If you’re on Windows https://doncharisma.org/2024/11/23/self-hosting-ollama-with-open-webui-on-windows-a-step-by-step-guide/
If you’re using Linux https://linuxtldr.com/setup-ollama-and-open-webui-on-linux/
If you want a container https://github.com/open-webui/open-webui/blob/main/docker-compose.yaml
Locally? Arcee 14B and the 14B Deepseek distill are currently the best models that fill fit.
I’d recommend hosting them with TabbyAPI instead of ollama, as they will be much faster and more VRAM efficient. But this is more fuss.
Honestly, I would just try free APIs like Gemini, Groq, and such through open web ui, or use really cheap APIs like openrouter. Newer 14B models are okay, but they’re definitely lacking that “encyclopedic intelligence” larger models have.
I use 32b and the 672b side by side. The performance hit is around 20% and I keep all my data local. I am not conflating the two however self hosting works for me just fine. Your usecase is your own certainly. However I’d rather take the performance hit for the added data privacy.
Also it’s nice to he able to set my own weights and further distil R1
I have a local python expert a local golang expert and both have my local gitlab repository and I’ve tied their respective Ollama keys to my VSCode IDE.
Depends for sure. I usually try the 32B first, but give really “hard” queries to some API model.
With the distilled models I have, I’ve been able to build and troubleshoot pretty complicated apps in Golang and Python. However, these distilled models are very specialized and will not do things like write me a story about a duck made out of duct tape or properly summarize articles. There are absolutely limits to my workflow and setup. But I’m pretty happy with it.
Have you had any luck importing even a medium-sized codebase and doing reasoning on it? All of my experiments start to show subtle errors past 2k tokens, and at 5k tokens the errors become significant. Any attempt to ingest and process a decent-sized project (say 20k SLOC plus tooling/overhead/config) has been useless, even on models that “should” have a good-enough sized context window.
My codebase is almost 1.2GB of raw python and go files no images. I think it’s somewhere near 15k tokens for the python codebase and 22k for golang due to all the .mod and .io connectors to python libraries… it was a much bigger mess before if you can believe it.
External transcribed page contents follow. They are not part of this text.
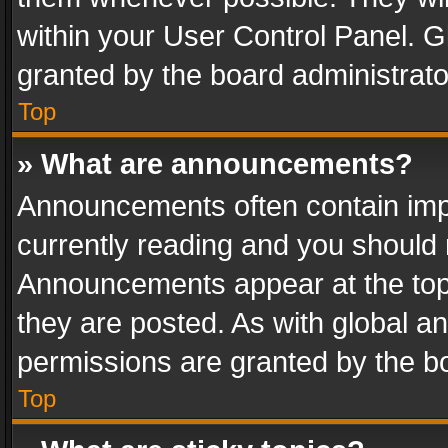
within your User Control Panel. 
granted by the board administrato
Top
» What are announcements?
Announcements often contain impo
currently reading and you should
Announcements appear at the top 
they are posted. As with global
permissions are granted by the bo
Top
What size model are you using? I’m getting pretty good results with R1 32b but these have been distilled to be experts in the languages of the codebases. I’m not using any general models for this.
Also it depends on the language you’re targeting as well. Rust or Lisp have issues due to how much less they’ve been documented. I think golf type languages like brainfuck are impossible. It really comes down to how the language has been documented. Python gave me issues in the beginning until I specified 3.11 in my weights and distillation/training, and that definitely fixed a lot of the hallucinations I was getting from the model.
I think static typing languages that have consistent documentation would be the easiest for this. Now that I think of it, maybe getting a typescript expert would be something I could tool around with.
Edited for legibility and the fact that I just went and looked at my datasets again. Much bigger than I initially thought.